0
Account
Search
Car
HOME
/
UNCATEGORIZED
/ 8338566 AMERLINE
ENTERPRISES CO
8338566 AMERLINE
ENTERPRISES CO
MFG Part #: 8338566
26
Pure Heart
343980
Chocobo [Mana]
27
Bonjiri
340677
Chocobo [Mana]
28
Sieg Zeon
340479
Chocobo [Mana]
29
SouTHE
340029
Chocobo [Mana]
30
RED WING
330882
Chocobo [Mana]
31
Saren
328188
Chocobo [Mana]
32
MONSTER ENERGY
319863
○ ○ ○ ○
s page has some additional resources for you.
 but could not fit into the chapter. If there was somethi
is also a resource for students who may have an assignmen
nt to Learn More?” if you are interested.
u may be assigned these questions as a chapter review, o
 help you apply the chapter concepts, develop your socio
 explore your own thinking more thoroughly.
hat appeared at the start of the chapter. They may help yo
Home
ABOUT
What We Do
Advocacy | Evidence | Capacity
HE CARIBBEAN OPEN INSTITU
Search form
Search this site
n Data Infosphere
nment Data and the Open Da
○ ○ ○ ○
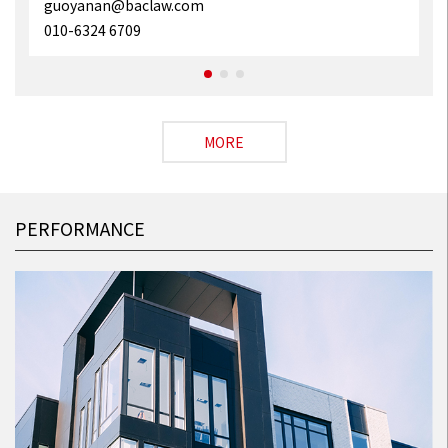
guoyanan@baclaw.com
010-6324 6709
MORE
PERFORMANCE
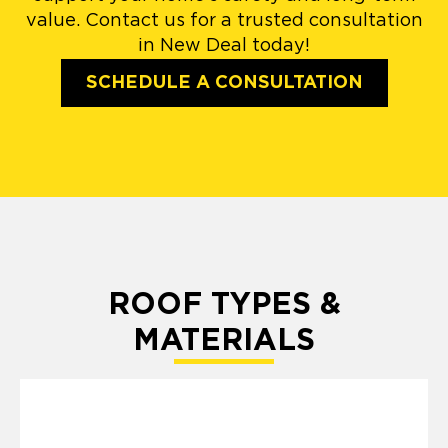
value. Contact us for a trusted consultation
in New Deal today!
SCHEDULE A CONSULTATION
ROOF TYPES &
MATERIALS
○ ○ ○ ○
▸ **About this task**
Lines of the material that contain the word "AMERLINE" are to be gathered.

▸ **Reply to the task**
/ 8338566 AMERLINE
8338566 AMERLINE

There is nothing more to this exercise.